I am trying to find an elegant way to find matches between the two following character columns in a data frame. The complicated part is that either string can contain a comma-separated list, and if a member of one list is a match for any member of the other list, then that whole entry would be considered a match. I'm not sure how well I've explained this, so here's sample data and output:
Alt1:
AT
A
G
CGTCC,AT
CGC
Alt2:
AA
A
GG
AT,GGT
CG
Expected Match per row:
Row 1 = none
Row 2 = A
Row 3 = none
Row 4 = AT
Row 5 = none
Non-working solutions:
First attempt: merge entire data frames by desired columns, then match up the alt columns shown above:
match1 = data.frame(merge(vcf.df, ref.df, by=c("chr", "start", "end", "ref")))
matches = unique(match1[unlist(sapply(match1$Alt1 grep, match1$Alt2, fixed=TRUE)),])

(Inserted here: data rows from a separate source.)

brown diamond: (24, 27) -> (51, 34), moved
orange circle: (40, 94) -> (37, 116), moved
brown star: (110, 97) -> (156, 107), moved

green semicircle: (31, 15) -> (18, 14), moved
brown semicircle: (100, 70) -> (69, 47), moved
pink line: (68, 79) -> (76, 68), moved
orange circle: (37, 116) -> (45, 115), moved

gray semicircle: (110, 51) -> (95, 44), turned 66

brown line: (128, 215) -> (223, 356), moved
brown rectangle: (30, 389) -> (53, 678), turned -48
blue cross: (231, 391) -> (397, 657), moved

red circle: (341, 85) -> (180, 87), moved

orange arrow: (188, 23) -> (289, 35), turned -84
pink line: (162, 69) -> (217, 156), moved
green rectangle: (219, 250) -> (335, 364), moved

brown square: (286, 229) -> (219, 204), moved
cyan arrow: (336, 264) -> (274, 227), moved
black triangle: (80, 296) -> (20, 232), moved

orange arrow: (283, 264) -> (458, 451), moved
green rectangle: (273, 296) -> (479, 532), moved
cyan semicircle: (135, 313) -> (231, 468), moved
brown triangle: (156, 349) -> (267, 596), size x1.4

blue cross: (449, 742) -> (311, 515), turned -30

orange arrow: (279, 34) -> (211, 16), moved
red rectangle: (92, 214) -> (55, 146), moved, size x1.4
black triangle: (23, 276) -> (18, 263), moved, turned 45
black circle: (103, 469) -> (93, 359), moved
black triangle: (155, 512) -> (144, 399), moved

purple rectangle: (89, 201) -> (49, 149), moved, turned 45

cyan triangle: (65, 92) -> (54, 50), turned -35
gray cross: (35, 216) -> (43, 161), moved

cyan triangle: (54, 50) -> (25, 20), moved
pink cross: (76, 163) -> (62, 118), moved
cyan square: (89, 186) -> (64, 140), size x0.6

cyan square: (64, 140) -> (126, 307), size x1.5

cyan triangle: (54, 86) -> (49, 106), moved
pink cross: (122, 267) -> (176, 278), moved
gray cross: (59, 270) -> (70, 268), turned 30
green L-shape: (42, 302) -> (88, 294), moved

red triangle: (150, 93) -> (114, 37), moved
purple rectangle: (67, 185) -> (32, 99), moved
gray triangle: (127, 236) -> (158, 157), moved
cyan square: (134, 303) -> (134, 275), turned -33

Second method, using findoverlaps feature from VariantAnnoatation/Granges:
findoverlaps(ranges(vcf1), ranges(vcf2))
Any suggestions would be greatly appreciated! Thank you!
Solution
Thanks to #Marat Talipov's answer below, the following solution works to compare two comma-separated strings:
> ##read in edited kaviar vcf and human ref
> ref <- readVcfAsVRanges("ref.vcf.gz", humie_ref)
Warning message:
In .vcf_usertag(map, tag, ...) :
ScanVcfParam ‘geno’ fields not present: ‘AD’
> ##rename chromosomes to match with vcf files
> ref <- renameSeqlevels(ref, c("1"="chr1"))
> ##################################
> ## Gather VCF files to process ##
> ##################################
> ##data frame *.vcf.gz files in directory path
> vcf_path <- data.frame(path=list.files(vcf_dir, pattern="*.vcf.gz$", full=TRUE))
> ##read in everything but sample data for speediness
> vcf_param = ScanVcfParam(samples=NA)
> vcf <- readVcfAsVRanges("test.vcf.gz", humie_ref, param=vcf_param)
> #################
> ## Match SNP's ##
> #################
> ##create data frames of info to match on
> vcf.df = data.frame(chr =as.character(seqnames(vcf)), start = start(vcf), end = end(vcf), ref = as.character(ref(vcf)),
+ alt=alt(vcf), stringsAsFactors=FALSE)
> ref.df = data.frame(chr =as.character(seqnames(ref)), start = start(ref), end = end(ref),
+ ref = as.character(ref(ref)), alt=alt(ref), stringsAsFactors=FALSE)
>
> ##merge based on all positional fields except vcf
> col_match = data.frame(merge(vcf.df, ref.df, by=c("chr", "start", "end", "ref")))
> library(stringi)
> ##split each alt column by comma and bind together
> M1 <- stri_list2matrix(sapply(col_match$alt.x,strsplit,','))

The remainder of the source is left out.